[Opening Material supplied section]

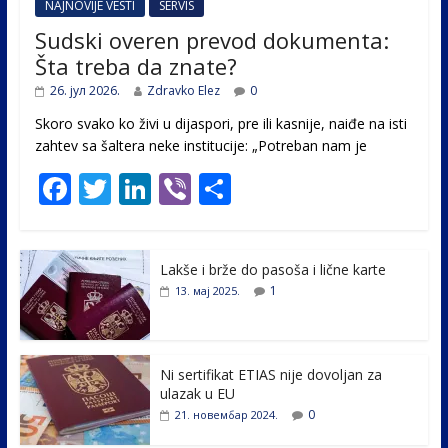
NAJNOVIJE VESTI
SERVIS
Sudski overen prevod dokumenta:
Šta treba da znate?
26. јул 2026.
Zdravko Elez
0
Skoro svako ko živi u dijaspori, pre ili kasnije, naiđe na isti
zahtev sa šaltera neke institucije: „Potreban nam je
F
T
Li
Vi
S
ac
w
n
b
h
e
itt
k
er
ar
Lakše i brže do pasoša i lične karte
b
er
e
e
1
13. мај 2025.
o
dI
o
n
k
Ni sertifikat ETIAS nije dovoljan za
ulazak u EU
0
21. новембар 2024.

[Closing Material supplied section]

**Problem statement:** Retype the listing above exactly. Pictures are not part of the copy.

**Finished task:**
NAJNOVIJE VESTI
SERVIS
Sudski overen prevod dokumenta:
Šta treba da znate?
26. јул 2026.
Zdravko Elez
0
Skoro svako ko živi u dijaspori, pre ili kasnije, naiđe na isti
zahtev sa šaltera neke institucije: „Potreban nam je
F
T
Li
Vi
S
ac
w
n
b
h
e
itt
k
er
ar
Lakše i brže do pasoša i lične karte
b
er
e
e
1
13. мај 2025.
o
dI
o
n
k
Ni sertifikat ETIAS nije dovoljan za
ulazak u EU
0
21. новембар 2024.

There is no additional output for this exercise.